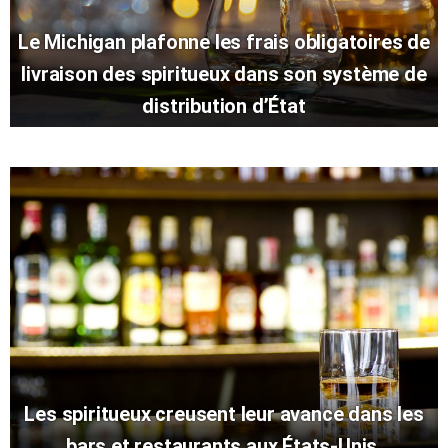
Le Michigan plafonne les frais obligatoires de
livraison des spiritueux dans son système de
distribution d’État
Les spiritueux creusent leur avance dans les
bars et restaurants aux États-Unis.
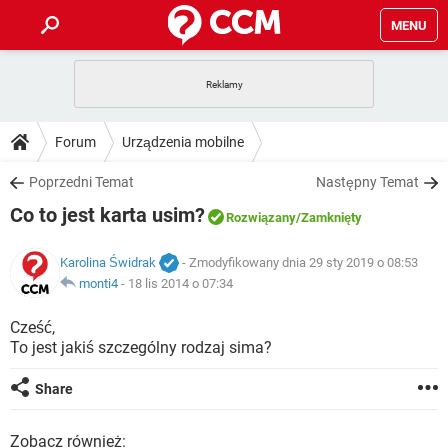
MENU
STRONA GŁÓWNA
YOUTUBE
TIKTOK
PORADY
Forum
Urządzenia mobilne
GRY
WHATSAPP
PlayStation
TIKTOK
DO POBRANIA
Poprzedni Temat
Następny Temat
SPOTIFY
NETFLIX
GRY
WHATSAPP
Co to jest karta usim?
INSTAGRAM
ANDROID
FACEBOOK
TIKTOK
Rozwiązany
/Zamknięty
FORUM
SPOTIFY
NETFLIX
WINDOWS 10
GRY
WHATSAPP
Karolina Świdrak
- Zmodyfikowany dnia 29 sty 2019 o 08:53
INSTAGRAM
COVID-19
FACEBOOK
TIKTOK
ARTYKUŁY
monti4
-
18 lis 2014 o 07:34
IOS
NETFLIX
WINDOWS 10
GRY
WHATSAPP
INSTAGRAM
COVID-19
FACEBOOK
TIKTOK
Cześć,
SPOTIFY
NETFLIX
To jest jakiś szczególny rodzaj sima?
WINDOWS 10
GRY
WHATSAPP
INSTAGRAM
FACEBOOK
SPOTIFY
NETFLIX
Share
WINDOWS 10
INSTAGRAM
FACEBOOK
Zobacz również:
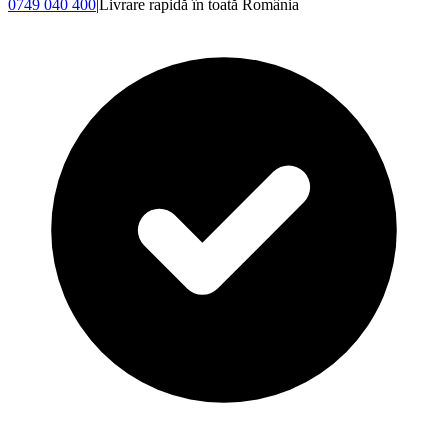
0749 040 400
|
Livrare rapidă în toată România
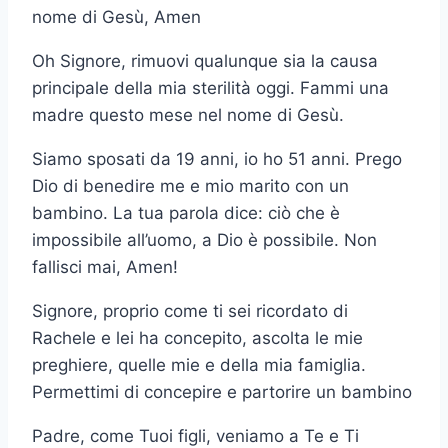
nome di Gesù, Amen
Oh Signore, rimuovi qualunque sia la causa
principale della mia sterilità oggi. Fammi una
madre questo mese nel nome di Gesù.
Siamo sposati da 19 anni, io ho 51 anni. Prego
Dio di benedire me e mio marito con un
bambino. La tua parola dice: ciò che è
impossibile all’uomo, a Dio è possibile. Non
fallisci mai, Amen!
Signore, proprio come ti sei ricordato di
Rachele e lei ha concepito, ascolta le mie
preghiere, quelle mie e della mia famiglia.
Permettimi di concepire e partorire un bambino
Padre, come Tuoi figli, veniamo a Te e Ti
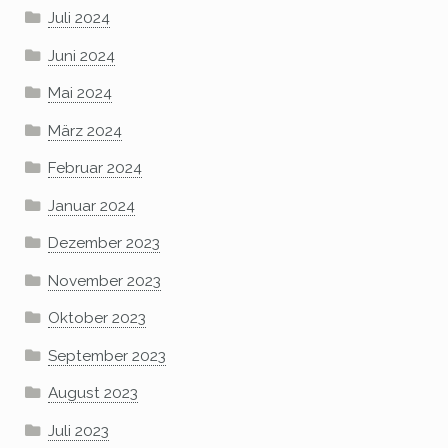
Juli 2024
Juni 2024
Mai 2024
März 2024
Februar 2024
Januar 2024
Dezember 2023
November 2023
Oktober 2023
September 2023
August 2023
Juli 2023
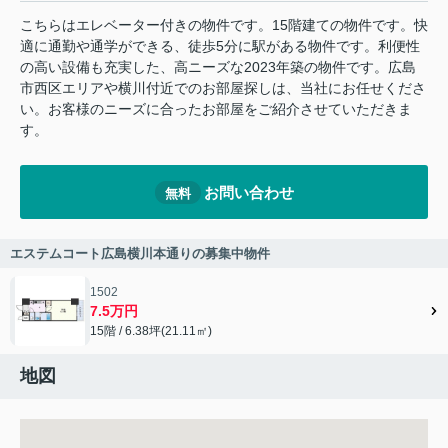
こちらはエレベーター付きの物件です。15階建ての物件です。快
適に通勤や通学ができる、徒歩5分に駅がある物件です。利便性
の高い設備も充実した、高ニーズな2023年築の物件です。広島
市西区エリアや横川付近でのお部屋探しは、当社にお任せくださ
い。お客様のニーズに合ったお部屋をご紹介させていただきま
す。
お問い合わせ
無料
エステムコート広島横川本通りの募集中物件
1502
7.5万円
15階 / 6.38坪(21.11㎡)
地図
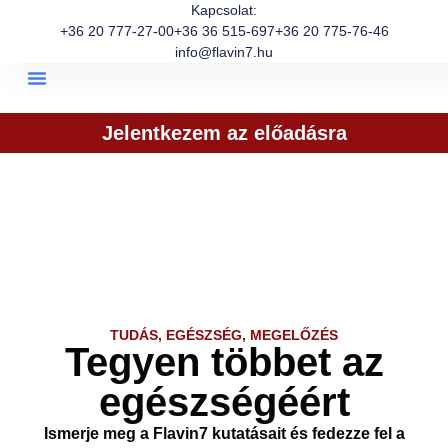
Kapcsolat:
+36 20 777-27-00
+36 36 515-697
+36 20 775-76-46
info@flavin7.hu
Jelentkezem az előadásra
TUDÁS, EGÉSZSÉG, MEGELŐZÉS
Tegyen többet az
egészségéért
Ismerje meg a Flavin7 kutatásait és fedezze fel a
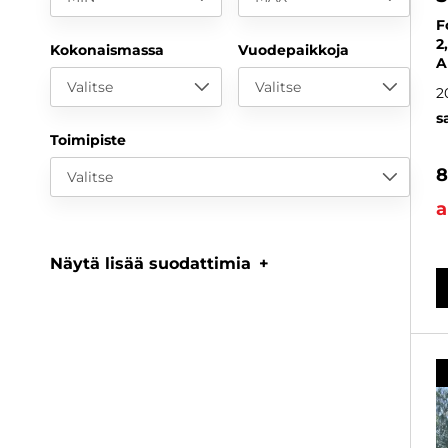
F
2
Kokonaismassa
Vuodepaikkoja
A
Valitse
Valitse
2
s
Toimipiste
8
Valitse
a
Näytä lisää suodattimia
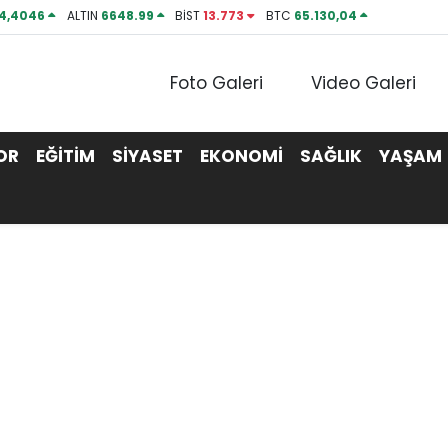
4,4046
ALTIN
6648.99
BİST
13.773
BTC
65.130,04
Foto Galeri
Video Galeri
OR
EĞİTİM
SİYASET
EKONOMİ
SAĞLIK
YAŞAM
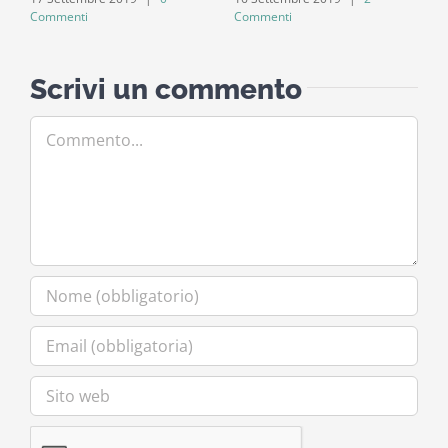
Commenti
Commenti
C
Scrivi un commento
Commento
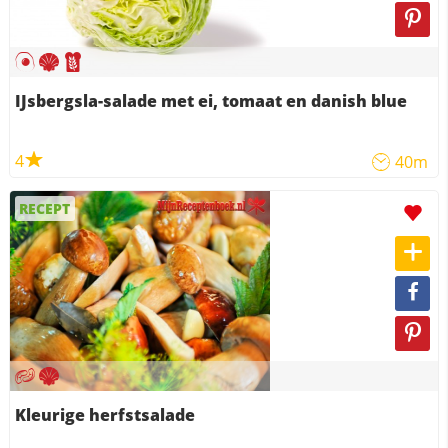
IJsbergsla-salade met ei, tomaat en danish blue
4
40m
RECEPT
Kleurige herfstsalade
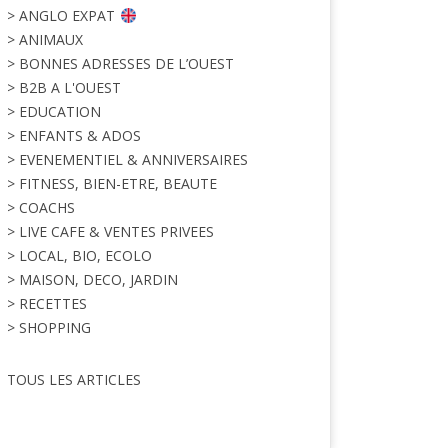
> ANGLO EXPAT
> ANIMAUX
> BONNES ADRESSES DE L’OUEST
> B2B A L'OUEST
> EDUCATION
> ENFANTS & ADOS
> EVENEMENTIEL & ANNIVERSAIRES
> FITNESS, BIEN-ETRE, BEAUTE
> COACHS
> LIVE CAFE & VENTES PRIVEES
> LOCAL, BIO, ECOLO
> MAISON, DECO, JARDIN
> RECETTES
> SHOPPING
TOUS LES ARTICLES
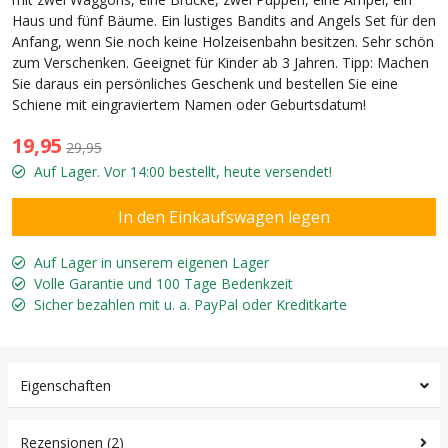
Haus und fünf Bäume. Ein lustiges Bandits and Angels Set für den
Anfang, wenn Sie noch keine Holzeisenbahn besitzen. Sehr schön
zum Verschenken. Geeignet für Kinder ab 3 Jahren. Tipp: Machen
Sie daraus ein persönliches Geschenk und bestellen Sie eine
Schiene mit eingraviertem Namen oder Geburtsdatum!
19,95
29,95
Auf Lager. Vor 14:00 bestellt, heute versendet!
Auf Lager in unserem eigenen Lager
Volle Garantie und 100 Tage Bedenkzeit
Sicher bezahlen mit u. a. PayPal oder Kreditkarte
Eigenschaften
Rezensionen (2)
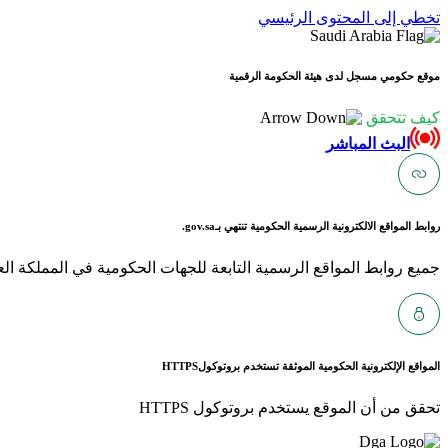
تخطي إلى المحتوى الرئيسي
موقع حكومي مسجل لدى هيئة الحكومة الرقمية
كيف تتحقق
البث المباشر
روابط المواقع الالكترونية الرسمية الحكومية تنتهي بـ
gov.sa.
جميع روابط المواقع الرسمية التابعة للجهات الحكومية في المملكة العربية ا
المواقع الإلكترونية الحكومية الموثقة تستخدم بروتوكول
HTTPS
تحقق من أن الموقع يستخدم بروتوكول HTTPS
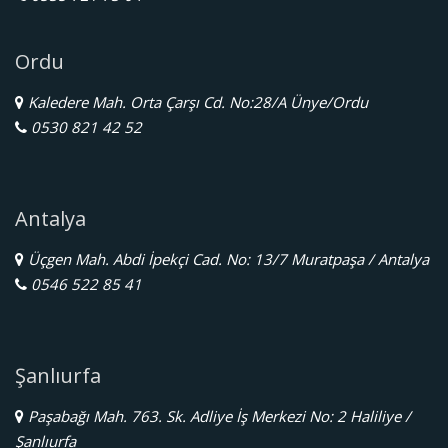
Ordu
Kaledere Mah. Orta Çarşı Cd. No:28/A Ünye/Ordu
0530 821 42 52
Antalya
Üçgen Mah. Abdi İpekçi Cad. No: 13/7 Muratpaşa / Antalya
0546 522 85 41
Şanlıurfa
Paşabağı Mah. 763. Sk. Adliye İş Merkezi No: 2 Haliliye /
Şanlıurfa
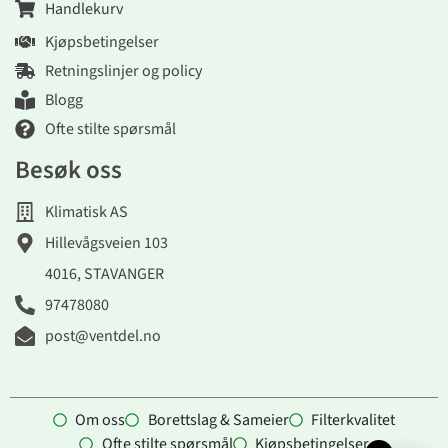
Handlekurv
Kjøpsbetingelser
Retningslinjer og policy
Blogg
Ofte stilte spørsmål
Besøk oss
Klimatisk AS
Hillevågsveien 103
4016, STAVANGER
97478080
post@ventdel.no
Om oss
Borettslag & Sameier
Filterkvalitet
Ofte stilte spørsmål
Kjøpsbetingelser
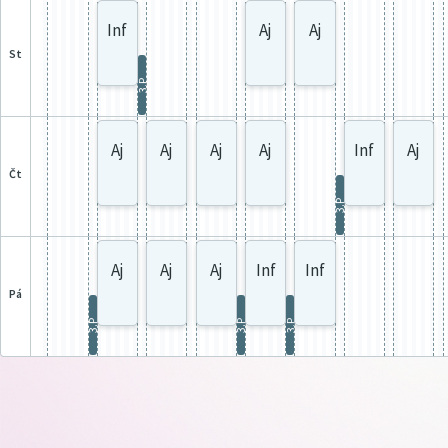
Inf
Aj
Aj
st
3.P
Aj
Aj
Aj
Aj
Inf
Aj
čt
3.P
Aj
Aj
Aj
Inf
Inf
pá
3.P
3.P
3.P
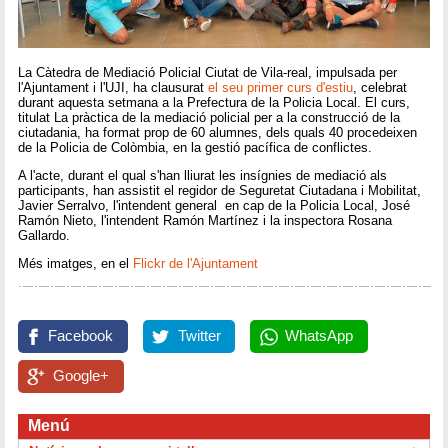
La Càtedra de Mediació Policial Ciutat de Vila-real, impulsada per
l'Ajuntament i l'UJI, ha clausurat
el seu primer curs d'estiu
, celebrat
durant aquesta setmana a la Prefectura de la Policia Local. El curs,
titulat La pràctica de la mediació policial per a la construcció de la
ciutadania, ha format prop de 60 alumnes, dels quals 40 procedeixen
de la Policia de Colòmbia, en la gestió pacífica de conflictes.
A l'acte, durant el qual s'han lliurat les insígnies de mediació als
participants, han assistit el regidor de Seguretat Ciutadana i Mobilitat,
Javier Serralvo, l'intendent general en cap de la Policia Local, José
Ramón Nieto, l'intendent Ramón Martínez i la inspectora Rosana
Gallardo.
Més imatges, en el
Flickr de l'Ajuntament
Facebook
Twitter
WhatsApp
Google+
Menú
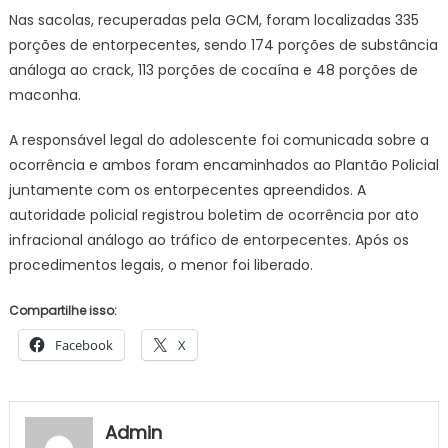
Nas sacolas, recuperadas pela GCM, foram localizadas 335
porções de entorpecentes, sendo 174 porções de substância
análoga ao crack, 113 porções de cocaína e 48 porções de
maconha.
A responsável legal do adolescente foi comunicada sobre a
ocorrência e ambos foram encaminhados ao Plantão Policial
juntamente com os entorpecentes apreendidos. A
autoridade policial registrou boletim de ocorrência por ato
infracional análogo ao tráfico de entorpecentes. Após os
procedimentos legais, o menor foi liberado.
Compartilhe isso:
Facebook
X
Admin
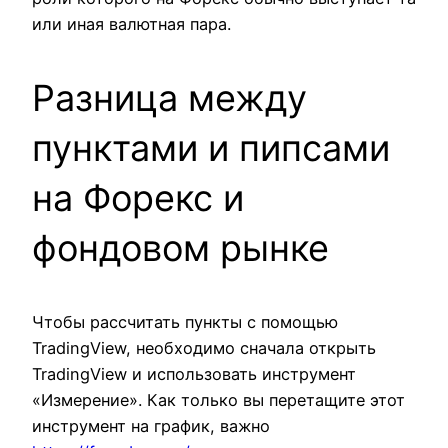
или иная валютная пара.
Разница между
пунктами и пипсами
на Форекс и
фондовом рынке
Чтобы рассчитать пункты с помощью
TradingView, необходимо сначала открыть
TradingView и использовать инструмент
«Измерение». Как только вы перетащите этот
инструмент на график, важно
***
Problem to solve:
Copy all lines of the records that have the string "Lager" in them.

Solution below:
Auf Lager. Vor 14:00 bestellt, heute versendet!
Auf Lager in unserem eigenen Lager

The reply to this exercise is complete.